(Collected data entries)
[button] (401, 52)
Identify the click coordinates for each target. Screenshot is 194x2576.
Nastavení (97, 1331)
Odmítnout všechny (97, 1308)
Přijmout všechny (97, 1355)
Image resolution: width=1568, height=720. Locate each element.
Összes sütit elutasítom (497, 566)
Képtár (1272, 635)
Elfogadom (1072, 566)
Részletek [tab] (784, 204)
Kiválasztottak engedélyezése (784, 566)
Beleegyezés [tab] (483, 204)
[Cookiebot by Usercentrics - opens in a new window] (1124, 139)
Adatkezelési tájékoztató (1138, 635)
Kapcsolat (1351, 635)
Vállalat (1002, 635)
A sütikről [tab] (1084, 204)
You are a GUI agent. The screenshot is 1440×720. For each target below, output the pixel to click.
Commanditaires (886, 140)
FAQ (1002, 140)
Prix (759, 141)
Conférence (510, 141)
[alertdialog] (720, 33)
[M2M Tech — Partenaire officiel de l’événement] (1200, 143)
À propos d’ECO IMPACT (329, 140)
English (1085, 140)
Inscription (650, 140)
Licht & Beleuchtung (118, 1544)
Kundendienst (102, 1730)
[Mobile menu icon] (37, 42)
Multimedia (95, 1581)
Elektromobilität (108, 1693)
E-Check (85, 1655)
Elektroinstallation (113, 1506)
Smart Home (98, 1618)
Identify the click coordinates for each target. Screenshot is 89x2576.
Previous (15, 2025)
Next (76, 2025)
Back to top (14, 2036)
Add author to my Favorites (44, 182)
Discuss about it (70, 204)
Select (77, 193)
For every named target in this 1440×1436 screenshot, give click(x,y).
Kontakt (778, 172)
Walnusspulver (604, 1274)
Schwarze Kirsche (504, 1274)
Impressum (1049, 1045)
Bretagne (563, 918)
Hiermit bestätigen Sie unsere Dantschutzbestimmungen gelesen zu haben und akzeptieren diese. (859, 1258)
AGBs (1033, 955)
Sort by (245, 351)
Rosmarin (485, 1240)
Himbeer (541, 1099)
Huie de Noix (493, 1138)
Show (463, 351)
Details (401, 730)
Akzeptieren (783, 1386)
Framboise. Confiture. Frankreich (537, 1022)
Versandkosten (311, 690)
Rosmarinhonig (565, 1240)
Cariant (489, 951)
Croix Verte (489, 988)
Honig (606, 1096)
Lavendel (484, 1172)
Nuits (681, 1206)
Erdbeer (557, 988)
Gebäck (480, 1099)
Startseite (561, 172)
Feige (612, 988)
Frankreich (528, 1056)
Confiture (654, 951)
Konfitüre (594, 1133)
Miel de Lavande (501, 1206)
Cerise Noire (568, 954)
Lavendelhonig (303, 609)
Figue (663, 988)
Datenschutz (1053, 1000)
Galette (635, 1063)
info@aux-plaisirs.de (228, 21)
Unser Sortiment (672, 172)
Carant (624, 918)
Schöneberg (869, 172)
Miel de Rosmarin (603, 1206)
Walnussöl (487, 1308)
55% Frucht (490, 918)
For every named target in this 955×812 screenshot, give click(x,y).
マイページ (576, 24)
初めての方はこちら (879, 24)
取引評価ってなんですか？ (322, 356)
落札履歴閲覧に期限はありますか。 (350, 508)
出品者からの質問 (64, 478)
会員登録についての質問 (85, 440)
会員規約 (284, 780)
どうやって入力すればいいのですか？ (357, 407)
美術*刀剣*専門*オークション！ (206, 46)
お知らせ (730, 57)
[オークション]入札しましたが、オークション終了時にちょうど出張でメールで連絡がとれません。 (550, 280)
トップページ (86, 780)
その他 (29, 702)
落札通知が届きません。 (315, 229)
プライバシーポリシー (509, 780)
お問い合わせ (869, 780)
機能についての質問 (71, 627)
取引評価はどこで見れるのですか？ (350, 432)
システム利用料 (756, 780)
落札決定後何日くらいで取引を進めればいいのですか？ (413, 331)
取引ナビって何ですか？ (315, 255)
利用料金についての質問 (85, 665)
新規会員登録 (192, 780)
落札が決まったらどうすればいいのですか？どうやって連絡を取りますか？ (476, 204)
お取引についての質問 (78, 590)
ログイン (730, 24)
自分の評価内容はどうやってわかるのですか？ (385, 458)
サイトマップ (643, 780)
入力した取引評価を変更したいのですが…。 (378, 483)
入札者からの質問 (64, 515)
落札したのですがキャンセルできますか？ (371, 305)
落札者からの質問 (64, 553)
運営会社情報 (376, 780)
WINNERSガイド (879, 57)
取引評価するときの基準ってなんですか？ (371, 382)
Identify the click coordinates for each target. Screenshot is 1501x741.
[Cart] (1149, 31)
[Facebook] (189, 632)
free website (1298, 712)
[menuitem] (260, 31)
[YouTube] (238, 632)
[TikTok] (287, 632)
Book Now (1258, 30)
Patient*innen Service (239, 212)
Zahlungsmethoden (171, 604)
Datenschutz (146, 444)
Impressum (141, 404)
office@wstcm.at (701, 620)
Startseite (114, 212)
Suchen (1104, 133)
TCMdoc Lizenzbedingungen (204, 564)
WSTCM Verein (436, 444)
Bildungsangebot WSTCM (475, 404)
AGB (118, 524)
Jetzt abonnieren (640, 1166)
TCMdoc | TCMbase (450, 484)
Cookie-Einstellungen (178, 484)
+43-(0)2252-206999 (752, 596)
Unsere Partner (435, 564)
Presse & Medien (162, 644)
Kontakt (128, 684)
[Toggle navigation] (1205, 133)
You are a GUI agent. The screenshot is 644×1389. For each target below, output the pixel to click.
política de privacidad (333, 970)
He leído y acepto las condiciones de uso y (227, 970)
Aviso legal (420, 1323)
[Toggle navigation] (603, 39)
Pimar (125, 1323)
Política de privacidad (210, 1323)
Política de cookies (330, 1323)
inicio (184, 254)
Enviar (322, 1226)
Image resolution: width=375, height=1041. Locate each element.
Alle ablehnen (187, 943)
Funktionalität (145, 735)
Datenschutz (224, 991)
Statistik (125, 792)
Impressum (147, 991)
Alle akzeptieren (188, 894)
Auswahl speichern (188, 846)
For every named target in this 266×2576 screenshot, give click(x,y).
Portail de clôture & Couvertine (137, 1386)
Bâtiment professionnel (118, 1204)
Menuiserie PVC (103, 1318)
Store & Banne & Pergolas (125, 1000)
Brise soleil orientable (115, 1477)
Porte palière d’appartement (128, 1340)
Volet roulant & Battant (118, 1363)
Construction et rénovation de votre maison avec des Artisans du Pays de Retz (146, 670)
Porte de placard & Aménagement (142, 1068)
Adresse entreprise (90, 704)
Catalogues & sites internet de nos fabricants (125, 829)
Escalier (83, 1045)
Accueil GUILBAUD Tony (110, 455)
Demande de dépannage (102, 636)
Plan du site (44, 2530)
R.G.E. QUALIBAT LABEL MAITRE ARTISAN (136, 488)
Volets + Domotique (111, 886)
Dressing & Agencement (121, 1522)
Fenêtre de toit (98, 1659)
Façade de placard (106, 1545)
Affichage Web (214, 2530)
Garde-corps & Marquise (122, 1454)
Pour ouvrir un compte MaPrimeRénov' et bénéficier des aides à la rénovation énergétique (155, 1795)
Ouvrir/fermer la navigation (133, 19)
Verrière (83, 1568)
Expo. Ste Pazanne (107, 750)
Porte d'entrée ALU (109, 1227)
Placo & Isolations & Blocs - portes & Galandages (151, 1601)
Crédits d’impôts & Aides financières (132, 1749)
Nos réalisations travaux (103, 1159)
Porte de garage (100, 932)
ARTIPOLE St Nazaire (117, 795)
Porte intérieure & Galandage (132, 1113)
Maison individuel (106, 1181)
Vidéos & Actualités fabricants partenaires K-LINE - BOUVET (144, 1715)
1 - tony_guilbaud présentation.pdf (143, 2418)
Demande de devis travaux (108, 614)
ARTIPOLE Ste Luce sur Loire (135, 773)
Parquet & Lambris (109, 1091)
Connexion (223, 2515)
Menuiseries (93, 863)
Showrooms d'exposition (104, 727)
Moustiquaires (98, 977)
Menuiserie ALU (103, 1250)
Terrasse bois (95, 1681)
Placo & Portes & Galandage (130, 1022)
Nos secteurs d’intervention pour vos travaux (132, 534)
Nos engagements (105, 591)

**YOUR ASSIGNMENT:** Determine how many lines above contain the string "Locate". Give only that number.

**ANSWER TO THIS EXERCISE:** 2